Assessment & Research

Assessment of seizures and related symptomatology in persons with mental retardation.

Mayville et al. (2004) · Behavior modification 2004
★ The Verdict

Use direct observation plus caregiver input to catch seizures and drug side-effects that medical records alone miss.

✓ Read this if BCBAs serving people with ID and known or suspected epilepsy.
✗ Skip if Practitioners who only treat clients without seizure disorders.

01Research in Context

01

What this study did

Burack et al. (2004) wrote a narrative review about spotting seizures in people with intellectual disability.

They pulled together tips from medical and behavior literature. The goal was to give clinicians a clear map for assessment.

02

What they found

The paper does not give new numbers. It lists tools you can use today.

Key advice: watch the person, talk to caregivers, and check drug side-effects. Good records help tell a seizure from a behavior spike.

03

How this fits with other research

Pilgrim et al. (2000) looked at the same group four years earlier.
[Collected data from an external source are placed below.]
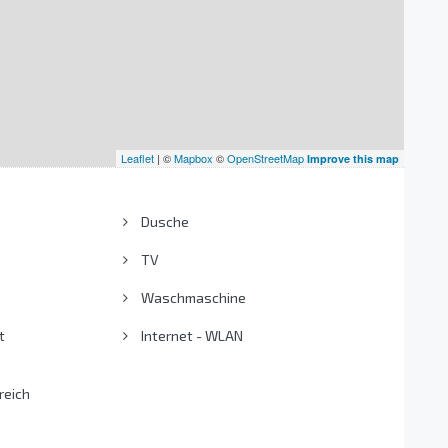
Leaflet
| ©
Mapbox
©
OpenStreetMap
Improve this map
Dusche
TV
Waschmaschine
t
Internet - WLAN
reich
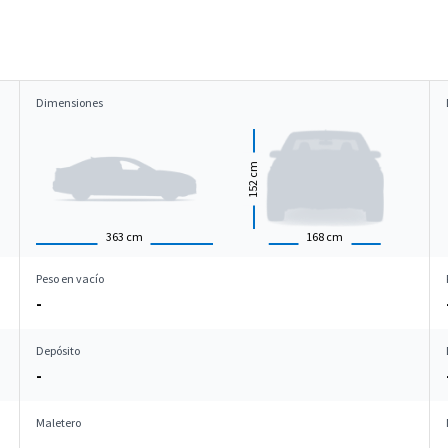
Dimensiones
cm
152
363
cm
168
cm
Peso en vacío
-
Depósito
-
Maletero
-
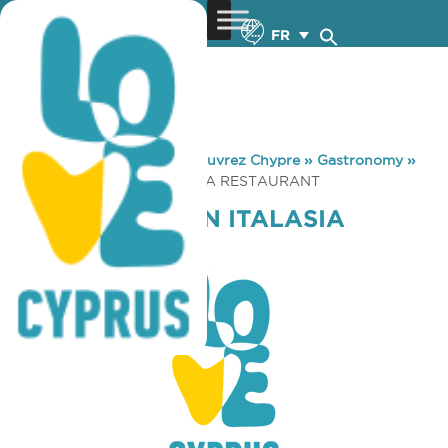
FR
You are here:
Home
»
Découvrez Chypre
»
Gastronomy
»
KOUZINA FUSION ITALASIA RESTAURANT
KOUZINA FUSION ITALASIA
RESTAURANT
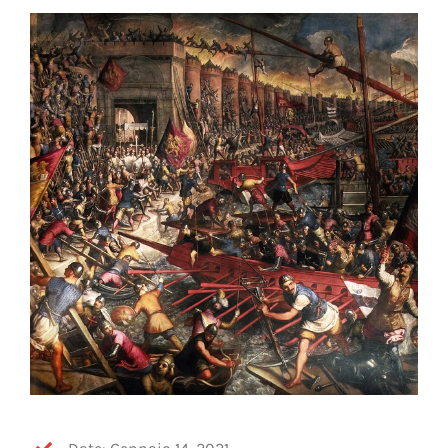
OFF TOPIC
CONTATTI
Cerca
per:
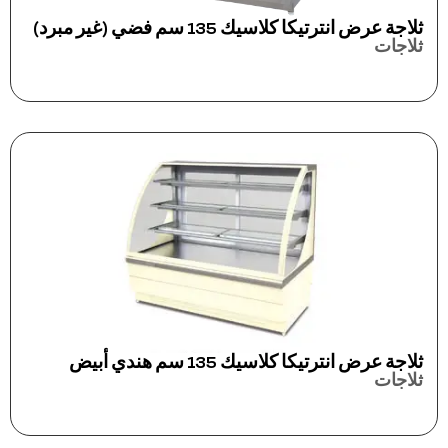
ثلاجة عرض انترتيكا كلاسيك 135 سم فضي (غير مبرد)
ثلاجات
ثلاجة عرض انترتيكا كلاسيك 135 سم هندي أبيض
ثلاجات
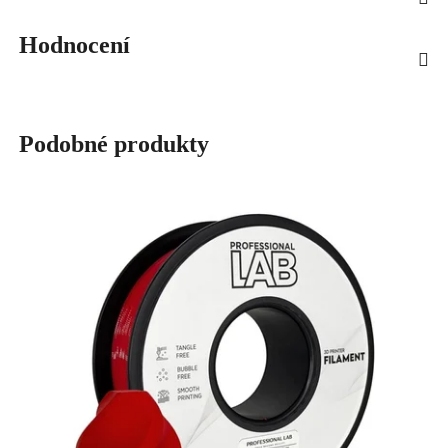
Hodnocení
Podobné produkty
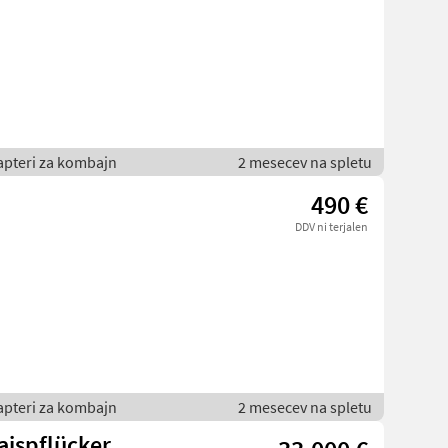
Adapteri za kombajn
2 mesecev na spletu
490 €
DDV ni terjalen
Adapteri za kombajn
2 mesecev na spletu
ispflücker,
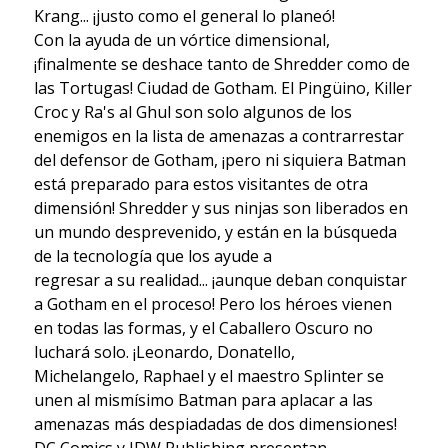
Krang... ¡justo como el general lo planeó!
Con la ayuda de un vórtice dimensional,
¡finalmente se deshace tanto de Shredder como de
las Tortugas! Ciudad de Gotham. El Pingüino, Killer
Croc y Ra's al Ghul son solo algunos de los
enemigos en la lista de amenazas a contrarrestar
del defensor de Gotham, ¡pero ni siquiera Batman
está preparado para estos visitantes de otra
dimensión! Shredder y sus ninjas son liberados en
un mundo desprevenido, y están en la búsqueda
de la tecnología que los ayude a
regresar a su realidad... ¡aunque deban conquistar
a Gotham en el proceso! Pero los héroes vienen
en todas las formas, y el Caballero Oscuro no
luchará solo. ¡Leonardo, Donatello,
Michelangelo, Raphael y el maestro Splinter se
unen al mismísimo Batman para aplacar a las
amenazas más despiadadas de dos dimensiones!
They warned that most studies only talk about drugs, not service quality. Burack et al. (2004) echo that gap and push for fuller assessment.

Arcieri et al. (2015) went further. They used long video-EEG in children with severe disability. Nearly 4 in 10 events thought to be seizures were not. Their data show why A et al.’s call for careful observation still matters.

Baker et al. (2005) gave us the SEIZES B scale. It gives reliable numbers on anticonvulsant side effects. This tool turns the 2004 idea of “check side-effects” into a quick rating form you can hand to nurses.

04

Why it matters

If you work with adults or children who have ID and epilepsy, this review is your reminder to look beyond the chart. Pair medical files with direct observation and caregiver interview. Add the SEIZES B scale for side-effects. This trio can stop misdiagnosis and cut unneeded drugs, saving you time and keeping clients safe.

Free CEUs

Want CEUs on This Topic?

The ABA Clubhouse has 60+ free CEUs — live every Wednesday. Ethics, supervision & clinical topics.

Join Free →
→ Action — try this Monday

Pick one client with epilepsy, watch for 10 minutes, and ask the caregiver one question about recent odd spells; write both notes in the file.

02At a glance

Intervention
not applicable
Design
narrative review
Population
intellectual disability
Finding
not reported

03Original abstract

Seizures can be debilitating across a number of physical, social, occupational, and personal variables. Given the deficits in all of these areas frequently present in persons with mental retardation, effective assessment and subsequent treatment of seizures is a primary goal for individuals with both mental retardation and epilepsy. To thoroughly address the behavioral domains related to seizures in persons with mental retardation and epilepsy, areas of assessment should include seizure behavior, triggering stimuli, reinforcing consequences, and antiepileptic medication side effects. Assessment of these areas in this population often deviates from methods typically used with persons of normal intelligence. Specifically, direct behavioral observation and third-party report with structured interviews are the most viable and accessible means of assessment, and efforts to establish reliable and valid protocols have been successful in some areas. This article reviews this assessment methodology and discusses the extant issues in establishing and proliferating such approaches.